Cefotaxime dosage in infants and children. Pharmacokinetic and clinical rationale for an extended dosage interval.

Cefotaxime is a third generation cephalosporin antimicrobial agent which has received wide acceptance as a first-line antibiotic for many infections in neonates, infants and children. With an average elimination half-life of about 1 h, cefotaxime is not considered to be a 'long half-life cephalosporin' like ceftriaxone.
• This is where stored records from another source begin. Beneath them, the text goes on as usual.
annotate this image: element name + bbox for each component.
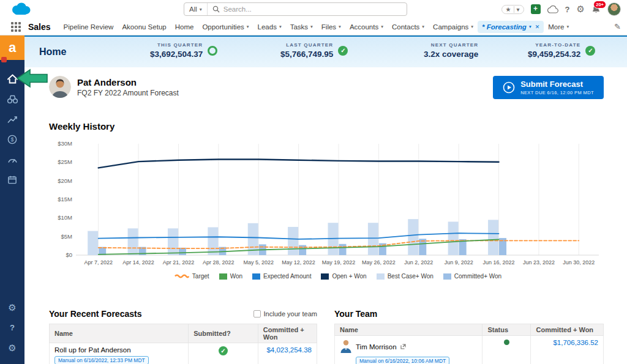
summary-metric: YEAR-TO-DATE$9,459,254.32✓ [528, 42, 595, 59]
col-name: Name [50, 324, 189, 343]
play-circle-icon [503, 81, 515, 94]
divider [514, 6, 514, 13]
notifications-button[interactable]: 20+ [591, 4, 601, 14]
include-team-label: Include your team [264, 310, 317, 318]
summary-metric: NEXT QUARTER3.2x coverage [424, 42, 478, 59]
chevron-down-icon[interactable]: ▾ [529, 24, 531, 29]
nav-tab[interactable]: Contacts▾ [388, 21, 429, 33]
sidebar-help-button[interactable]: ? [0, 318, 24, 338]
chart-legend: TargetWonExpected AmountOpen + WonBest C… [49, 273, 627, 280]
app-launcher-icon[interactable] [11, 22, 21, 32]
chevron-down-icon[interactable]: ▾ [381, 24, 383, 29]
nav-tab[interactable]: Home [171, 21, 198, 33]
submit-forecast-due: NEXT DUE 6/16, 12:00 PM MDT [520, 90, 594, 95]
legend-label: Won [230, 273, 242, 280]
submit-forecast-button[interactable]: Submit Forecast NEXT DUE 6/16, 12:00 PM … [493, 76, 604, 99]
sidebar-item-revenue[interactable]: $ [0, 129, 24, 149]
search-input[interactable]: Search... [223, 6, 252, 13]
nav-tab[interactable]: Pipeline Review [59, 21, 118, 33]
tables-section: Your Recent Forecasts Include your team … [49, 308, 627, 364]
forecast-owner: Pat Anderson FQ2 FY 2022 Amount Forecast [49, 76, 179, 98]
chevron-down-icon[interactable]: ▾ [279, 24, 282, 29]
nav-tab[interactable]: Akoonu Setup [118, 21, 170, 33]
chevron-down-icon[interactable]: ▾ [247, 24, 249, 29]
search-scope-label: All [189, 6, 197, 13]
legend-label: Expected Amount [263, 273, 311, 280]
your-team-title: Your Team [334, 309, 377, 319]
sidebar-item-calendar[interactable] [0, 169, 24, 190]
weekly-history-chart: $0$5M$10M$15M$20M$25M$30MApr 7, 2022Apr … [49, 138, 627, 272]
chevron-down-icon[interactable]: ▾ [339, 24, 341, 29]
help-icon[interactable]: ? [565, 5, 570, 14]
svg-text:Jun 30, 2022: Jun 30, 2022 [563, 259, 595, 266]
forecast-method-badge: Manual on 6/16/2022, 10:06 AM MDT [356, 357, 449, 364]
binoculars-icon [7, 94, 18, 104]
external-link-icon[interactable] [400, 344, 406, 349]
nav-tab[interactable]: Leads▾ [253, 21, 286, 33]
org-cloud-icon[interactable] [547, 6, 558, 13]
nav-tab[interactable]: More▾ [544, 21, 573, 33]
forecast-method-badge: Manual on 6/16/2022, 12:33 PM MDT [54, 356, 149, 364]
user-avatar[interactable] [607, 2, 621, 16]
sidebar-item-velocity[interactable] [0, 149, 24, 169]
sidebar-setup-button[interactable]: ⚙ [0, 338, 24, 358]
chevron-down-icon[interactable]: ▾ [471, 24, 473, 29]
global-search[interactable]: All ▾ Search... [184, 2, 407, 16]
akoonu-logo[interactable]: a [0, 35, 24, 60]
nav-tab[interactable]: Tasks▾ [286, 21, 317, 33]
metric-label: LAST QUARTER [286, 42, 333, 48]
metric-value: 3.2x coverage [424, 50, 478, 59]
salesforce-logo [10, 2, 32, 19]
legend-swatch [219, 273, 227, 280]
chevron-down-icon: ▾ [517, 6, 520, 13]
legend-item: Committed+ Won [443, 273, 501, 280]
legend-label: Committed+ Won [454, 273, 501, 280]
nav-tab[interactable]: Accounts▾ [345, 21, 388, 33]
metric-value: $3,692,504.37 [150, 50, 203, 59]
sidebar-item-explore[interactable] [0, 89, 24, 109]
team-member-avatar [340, 339, 352, 354]
committed-amount-link[interactable]: $1,706,336.52 [553, 339, 598, 346]
col-committed: Committed + Won [531, 324, 604, 336]
legend-item: Target [175, 273, 209, 280]
checkbox-icon[interactable] [253, 310, 261, 318]
app-navbar: Sales Pipeline ReviewAkoonu SetupHomeOpp… [0, 18, 627, 35]
nav-tab[interactable]: * Forecasting▾✕ [478, 21, 544, 33]
setup-gear-icon[interactable]: ⚙ [577, 4, 585, 15]
nav-tab[interactable]: Opportunities▾ [198, 21, 253, 33]
svg-text:$: $ [10, 136, 13, 143]
global-header: All ▾ Search... ★ ▾ + ? ⚙ 20+ [0, 0, 627, 18]
recent-forecasts-table: Name Submitted? Committed + Won Roll up … [49, 324, 317, 364]
summary-metric: THIS QUARTER$3,692,504.37 [150, 42, 217, 59]
submitted-check-icon: ✓ [219, 346, 228, 355]
nav-tab[interactable]: Files▾ [317, 21, 345, 33]
favorites-button[interactable]: ★ ▾ [501, 5, 524, 14]
table-header-row: Name Submitted? Committed + Won [50, 324, 317, 343]
nav-tab[interactable]: Campaigns▾ [429, 21, 478, 33]
gauge-icon [7, 155, 18, 164]
team-member-name: Tim Morrison [356, 343, 397, 351]
chevron-down-icon[interactable]: ▾ [422, 24, 424, 29]
sidebar-item-home[interactable] [0, 69, 24, 89]
committed-amount-link[interactable]: $4,023,254.38 [266, 346, 312, 354]
chevron-down-icon[interactable]: ▾ [310, 24, 313, 29]
team-tbody: Tim MorrisonManual on 6/16/2022, 10:06 A… [335, 336, 604, 364]
svg-text:Apr 14, 2022: Apr 14, 2022 [122, 259, 154, 266]
chevron-down-icon[interactable]: ▾ [566, 24, 569, 29]
forecast-name: Roll up for Pat Anderson [54, 346, 183, 354]
sidebar-item-trends[interactable] [0, 109, 24, 129]
search-scope-dropdown[interactable]: All ▾ [184, 3, 208, 15]
metric-value: $9,459,254.32 [528, 50, 580, 59]
legend-label: Open + Won [332, 273, 366, 280]
settings-gear-icon: ⚙ [8, 302, 16, 313]
quick-add-button[interactable]: + [531, 4, 541, 14]
chart-svg: $0$5M$10M$15M$20M$25M$30MApr 7, 2022Apr … [49, 138, 603, 269]
close-icon[interactable]: ✕ [535, 24, 540, 30]
page-title: Home [39, 46, 66, 58]
edit-pencil-icon[interactable]: ✎ [614, 22, 621, 31]
sidebar-settings-button[interactable]: ⚙ [0, 297, 24, 318]
legend-item: Open + Won [321, 273, 366, 280]
svg-text:Jun 2, 2022: Jun 2, 2022 [404, 259, 433, 266]
include-team-checkbox[interactable]: Include your team [253, 310, 317, 318]
metric-label: THIS QUARTER [157, 42, 203, 48]
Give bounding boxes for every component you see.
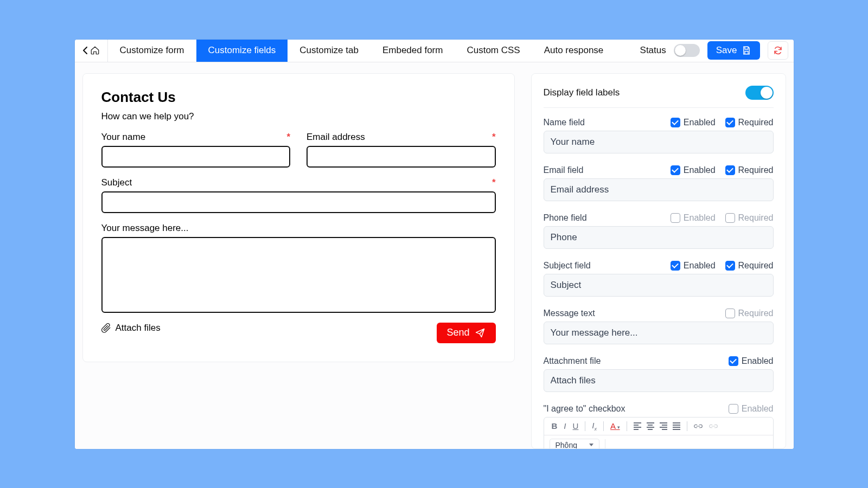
- home-icon[interactable]: [90, 46, 100, 55]
- tab-customize-fields[interactable]: Customize fields: [196, 40, 288, 62]
- align-justify-icon[interactable]: [673, 422, 680, 430]
- back-icon[interactable]: [82, 47, 88, 54]
- tab-customize-form[interactable]: Customize form: [108, 40, 196, 62]
- field-title: Attachment file: [544, 356, 601, 366]
- body: Contact Us How can we help you? Your nam…: [75, 62, 794, 449]
- name-input[interactable]: [101, 146, 291, 168]
- checkbox-required[interactable]: Required: [725, 165, 774, 175]
- field-title: Name field: [544, 118, 585, 127]
- field-label-input-phone[interactable]: [544, 226, 774, 249]
- checkbox-required[interactable]: Required: [725, 261, 774, 271]
- font-select[interactable]: Phông: [550, 439, 599, 449]
- status-label: Status: [640, 45, 666, 56]
- field-config-name: Name fieldEnabledRequired: [544, 118, 774, 153]
- save-button[interactable]: Save: [707, 41, 760, 60]
- field-config-attachment: Attachment fileEnabled: [544, 356, 774, 392]
- checkbox-enabled[interactable]: Enabled: [671, 213, 716, 223]
- field-label-input-message[interactable]: [544, 322, 774, 344]
- field-settings: Display field labels Name fieldEnabledRe…: [531, 73, 786, 449]
- field-config-email: Email fieldEnabledRequired: [544, 165, 774, 201]
- tabs: Customize formCustomize fieldsCustomize …: [108, 40, 616, 62]
- form-preview: Contact Us How can we help you? Your nam…: [82, 73, 515, 362]
- checkbox-required[interactable]: Required: [725, 118, 774, 127]
- fields-list: Name fieldEnabledRequiredEmail fieldEnab…: [544, 118, 774, 449]
- send-button-label: Send: [446, 327, 469, 338]
- display-labels-toggle[interactable]: [745, 86, 774, 100]
- attach-files-link[interactable]: Attach files: [101, 323, 161, 333]
- app-frame: Customize formCustomize fieldsCustomize …: [75, 40, 794, 449]
- field-config-message: Message textRequired: [544, 309, 774, 344]
- field-title: Subject field: [544, 261, 591, 271]
- reset-button[interactable]: [768, 41, 788, 60]
- checkbox-enabled[interactable]: Enabled: [671, 165, 716, 175]
- italic-icon[interactable]: I: [564, 421, 566, 431]
- checkbox-required[interactable]: Required: [725, 309, 774, 318]
- unlink-icon[interactable]: [709, 423, 718, 429]
- field-title: Email field: [544, 165, 584, 175]
- align-left-icon[interactable]: [634, 422, 641, 430]
- field-label-input-attachment[interactable]: [544, 369, 774, 392]
- required-star: *: [492, 177, 496, 188]
- underline-icon[interactable]: U: [573, 421, 579, 431]
- clear-format-icon[interactable]: Ix: [592, 421, 597, 432]
- rte-toolbar: BIUIxA ▾: [544, 418, 773, 435]
- tab-customize-tab[interactable]: Customize tab: [288, 40, 371, 62]
- field-config-subject: Subject fieldEnabledRequired: [544, 261, 774, 297]
- name-label: Your name: [101, 132, 146, 143]
- field-label-input-subject[interactable]: [544, 274, 774, 297]
- refresh-icon: [773, 46, 783, 55]
- tab-embeded-form[interactable]: Embeded form: [371, 40, 455, 62]
- required-star: *: [286, 132, 290, 143]
- field-label-input-name[interactable]: [544, 131, 774, 153]
- checkbox-required[interactable]: Required: [725, 213, 774, 223]
- paper-plane-icon: [474, 328, 486, 338]
- save-icon: [742, 46, 751, 55]
- bold-icon[interactable]: B: [552, 421, 558, 431]
- rte: BIUIxA ▾Phông: [544, 417, 774, 449]
- form-subtitle: How can we help you?: [101, 111, 496, 122]
- field-config-agree: "I agree to" checkboxEnabledBIUIxA ▾Phôn…: [544, 404, 774, 449]
- message-textarea[interactable]: [101, 237, 496, 313]
- checkbox-enabled[interactable]: Enabled: [729, 404, 774, 414]
- toolbar-right: Status Save: [640, 40, 794, 62]
- form-title: Contact Us: [101, 89, 496, 106]
- message-label: Your message here...: [101, 223, 189, 234]
- field-config-phone: Phone fieldEnabledRequired: [544, 213, 774, 249]
- required-star: *: [492, 132, 496, 143]
- align-center-icon[interactable]: [647, 422, 654, 430]
- display-labels-title: Display field labels: [544, 87, 620, 98]
- checkbox-enabled[interactable]: Enabled: [671, 261, 716, 271]
- checkbox-enabled[interactable]: Enabled: [729, 356, 774, 366]
- save-button-label: Save: [716, 45, 737, 56]
- tab-auto-response[interactable]: Auto response: [532, 40, 616, 62]
- align-right-icon[interactable]: [660, 422, 667, 430]
- email-input[interactable]: [307, 146, 496, 168]
- field-title: "I agree to" checkbox: [544, 404, 626, 414]
- tab-custom-css[interactable]: Custom CSS: [455, 40, 532, 62]
- subject-input[interactable]: [101, 191, 496, 213]
- status-toggle[interactable]: [674, 44, 700, 57]
- toolbar: Customize formCustomize fieldsCustomize …: [75, 40, 794, 62]
- subject-label: Subject: [101, 177, 132, 188]
- nav-home-group: [75, 40, 108, 62]
- send-button[interactable]: Send: [437, 323, 495, 343]
- text-color-icon[interactable]: A ▾: [610, 421, 620, 431]
- checkbox-enabled[interactable]: Enabled: [671, 118, 716, 127]
- field-title: Phone field: [544, 213, 587, 223]
- paperclip-icon: [101, 323, 111, 333]
- email-label: Email address: [307, 132, 365, 143]
- link-icon[interactable]: [694, 423, 703, 429]
- field-title: Message text: [544, 309, 595, 318]
- field-label-input-email[interactable]: [544, 178, 774, 201]
- attach-files-label: Attach files: [116, 323, 161, 333]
For this reason, currently accepted dosage regimens for cefotaxime in infants and children employ a dosage of 50 mg/kg every 6 h. Re-examination of the paediatric pharmacokinetic data for cefotaxime and use of simple multiple-dose pharmacokinetic simulation of alternative dosage regimens was performed. From this analysis, regimens administering 75 mg/kg of the drug every 8 h or every 12 h were projected to produce serum cefotaxime concentrations adequate to effectively kill many of the common pathogens against which the drug is currently indicated for use in children. The clinical utility of these alternative dosage regimens was supported by a review of the medical literature and examination of the clinical results from studies in neonates, infants and children where cefotaxime was administered in 2 to 3 divided doses daily. It would appear, therefore, that increasing the cefotaxime dosage to 75 mg/kg administered at 8 h intervals would result in less frequent drug administration which would not be expected to compromise safety and efficacy. Alternative dosage regimens for cefotaxime merit further consideration and clinical evaluation before they become commonly used in paediatric therapeutics.